I am a Teacher and Writer
I am a teacher and writer. Or, I am a writer and teacher. Last June when campus was quiet after final exams, I sat in my classroom at a long wooden table, my palms flat on its veneer. I’d just finished my eleventh school year and was returning in August. I thought, I am a teacher. An admission, acceptance.
A day before winter break senior year of college, I went to my fiction workshop professor to collect my portfolio. He sat with the pages in his hands and asked if I was going to teach. He said he’d write a letter to an MFA program, that I was a good writer. He looked up at me. I remember the feeling in my stomach then, and through the end of student teaching, when the answer to what I was going to do with an English major only made sense on paper.
From the start of my teaching career I wasn’t sure I wanted to be a teacher because I wanted more to be a writer. I started teaching supposing I’d quit after two or three years and go to grad school but two or three years into teaching, I wasn’t camped out at the kitchen table counting syllables or playing with dialogue on a long run. I missed writing.
And I resented teaching for exacting a high toll on my creativity. I thought about quitting to become a barista or postal worker. I played an accelerated fantasy that started with my closed mouth smile on a book jacket and ended with the toss-up prizes of a Pulitzer or an Oprah endorsement. I imagined writing something to turn us upside down. I looked in the mirror and pretended I was a relevant element of our culture. Yes, I know how grandiose this sounds. Wishing for a writing life on a neglected notebook. I had to start again. I joined my students for ten minutes of writing practice at the start of each forty-five minute class. On weekends I drove to a Starbucks off the interstate and made deals with myself. One hour. Five pages. Two poems. I became my own slow MFA program.
Moving abroad to teach was my commitment to the profession. My commitment to writing was a stack of empty notebooks in one corner of the suitcase. I wrote my way through Colombia. I had a daughter and left the classroom and found writing while parenting is as much a balance as writing while teaching.
A year after my son was born, I returned to teaching part-time, in Kuwait. Teaching creative writing increased my respect for craft. More, teaching creative writing increased my respect for the job. Now I was thinking about teaching in a new way because I wanted to figure out how to distil the wide field of writing into a semester that would inspire students to write for joy in my class and continue writing after. I dug into my own practice and took a couple of online workshops, gleaning craft and teaching ideas from my professors. Part-time is great for writers.
While I was full with two kids, work and a slack effort at meal planning, I had space to write, often stopping at a café on the way home from school to draft for an hour or so. Now I’m fulltime and waver if that was a good decision for my art. For my life – shared with a husband and kids – going fulltime makes sense. On paper. Which is why I write about this tricky balance now.

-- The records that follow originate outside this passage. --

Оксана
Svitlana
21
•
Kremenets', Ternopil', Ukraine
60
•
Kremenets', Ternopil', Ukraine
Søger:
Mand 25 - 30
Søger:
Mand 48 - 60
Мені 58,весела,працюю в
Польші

There are two things that keep me writing while teaching. One, I love to write. This is a gift I can’t waste. Two, my professional ambition is my classroom. I don’t want to be a curriculum director or counsellor or principal. I occasionally fret my resume is thin because I forgo school leadership, committees and activities to retain time and creative energy for writing. This might be a terrific mistake. At the end, my collection of narrative and poetry could have a readership of tens. Because I’ve spent more time practicing craft than sharing my work, I’m behind on publishing and don’t know which house might champion a mid-to-late thirties unknown. But teaching is a rich life too. Another gift I can’t waste.
In June when I held the thought I am a teacher in my head, it tasted a little of failure. Am I teacher more than writer? I sat still for a while. I got quiet. I played out the previous decade in the classroom. I am fortunate to teach the craft I love. I am fortunate to share in the start of many writing lives. There’s the marvel I first naively thought of this career, that I get paid to read and write all day. But I also choose art.
I want to be a great writer. For too long, I thought I could be great at one thing or the other. Pick writing or teaching. That or hinged two different lives. For years, I wanted writing more. Teaching was a weight on my ambition. I couldn’t see how I might become a great writer while teaching. But that’s what is happening now. I make art one tiny piece at a time. I am a teacher and writer. A writer and teacher. This is the tension I keep.